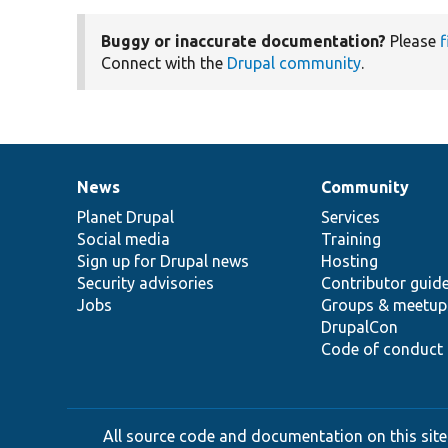
Buggy or inaccurate documentation?
Please
f
Connect with the
Drupal community
.
News
Community
News
Our
Documentation
Drupal
Governance
items
Planet Drupal
community
code
of
Services
Social media
base
community
Training
Sign up for Drupal news
Hosting
Security advisories
Contributor guid
Jobs
Groups & meetup
DrupalCon
Code of conduct
All source code and documentation on this site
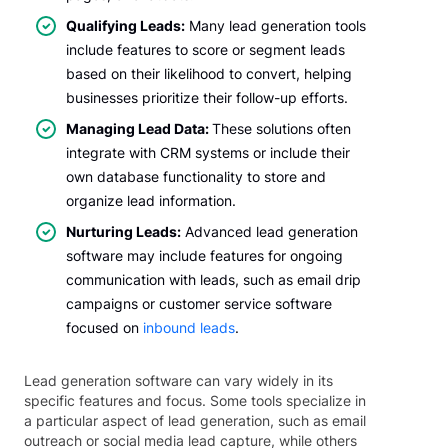
Qualifying Leads:
Many lead generation tools
include features to score or segment leads
based on their likelihood to convert, helping
businesses prioritize their follow-up efforts.
Managing Lead Data:
These solutions often
integrate with CRM systems or include their
own database functionality to store and
organize lead information.
Nurturing Leads:
Advanced lead generation
software may include features for ongoing
communication with leads, such as email drip
campaigns or customer service software
focused on
inbound leads
.
Lead generation software can vary widely in its
specific features and focus. Some tools specialize in
a particular aspect of lead generation, such as email
outreach or social media lead capture, while others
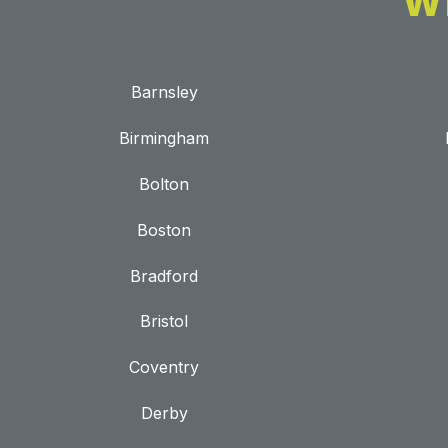
W
Barnsley
Birmingham
Bolton
Boston
Bradford
Bristol
Coventry
Derby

## THE TASK
Print all of the entries word for word. Skip any images they contain.

## ANSWER BELOW
Buggy or inaccurate documentation?
Please
f
Connect with the
Drupal community
.
News
Community
News
Our
Documentation
Drupal
Governance
items
Planet Drupal
community
code
of
Services
Social media
base
community
Training
Sign up for Drupal news
Hosting
Security advisories
Contributor guid
Jobs
Groups & meetup
DrupalCon
Code of conduct
All source code and documentation on this site
Qualifying Leads:
Many lead generation tools
include features to score or segment leads
based on their likelihood to convert, helping
businesses prioritize their follow-up efforts.
Managing Lead Data:
These solutions often
integrate with CRM systems or include their
own database functionality to store and
organize lead information.
Nurturing Leads:
Advanced lead generation
software may include features for ongoing
communication with leads, such as email drip
campaigns or customer service software
focused on
inbound leads
.
Lead generation software can vary widely in its
specific features and focus. Some tools specialize in
a particular aspect of lead generation, such as email
outreach or social media lead capture, while others
W
Barnsley
Birmingham
Bolton
Boston
Bradford
Bristol
Coventry
Derby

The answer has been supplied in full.